In Spanish everything is more complicated
The advantage is that being able to rewrite the translations instead of having to generate them all, makes it possible to offer those that are distinguished by gender for many more phrases. This is something that for now it works only with Finnish, Persian, Hungarian, and Turkish to English, and although Spanish still uses the old model, the idea is to replace it with this one soon.
“We have to make the model learn which part of a sentence changes by gender”
Romina explains that in Spanish it is much more complicated because there are many more words that vary by gender, not only the terms that refer to people “In Spanish everything varies, articles and adjectives vary, in English it is somewhat easier because the number of terms that vary is a little smaller.”
And when gender is not binary …
If gender-neutral translations are just taking off, it stands to reason that more inclusive translations that also take into account non-binary genres, are even more difficult.

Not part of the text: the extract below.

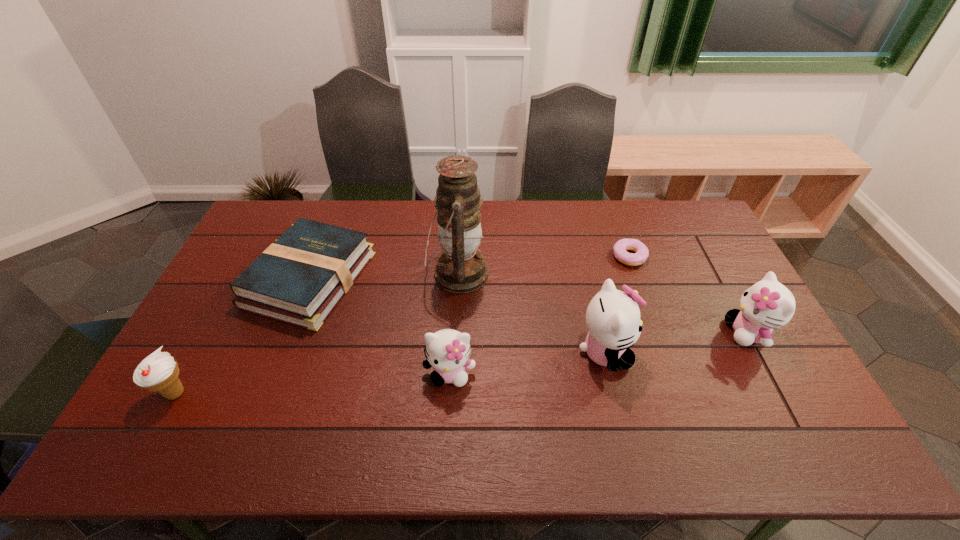 Where is `free point that keeps the kittens evenly spaced on the left`? The image size is (960, 540). free point that keeps the kittens evenly spaced on the left is located at coordinates (281, 396).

Romina tells us that it is something that Google is taking into account despite the many technological challenges that exist: “we need to learn, we are moving forward and we are fully aware of this.”
In fact, at least for the English version, within Gmail they decided to eliminate the feminine and masculine pronouns from the predictions just to avoid suggestions that could lead to a mistake with the gender of a person. “Not all mistakes are the same and gender is something too important to make mistakes“said at the time Paul Lambert, product manager at Gmail.
In the case of the translator it is a more challenging subject because they need to learn how they are handled in each language, and although in English it would seem that “they and them” are the most used pronouns to refer to the neuter gender, there are many different pronouns that can be used for people who do not identify with masculine or feminine gender.
There are many different pronouns that can be used for people who do not identify with male or female gender, and this varies between languages, countries, and societies.
“In Spanish it is much more complex, we see the use of the ‘x’, we see the use of the @, we see the use of the ‘e’, we see people trying to use neutral language despite how difficult it is in Spanish to it has so much genre. ” It’s something they are thinking about, but just haven’t been able to figure out.
Google consults with many specialists for this, many are linguists, but as Stella comments, not even they understand everything. They need to learn not only how the language works but how it is used.
Spanish is spoken by a huge number of countries, and each one has its own peculiarities, and the vision of people and societies on gender issues is also extremely different in most of them.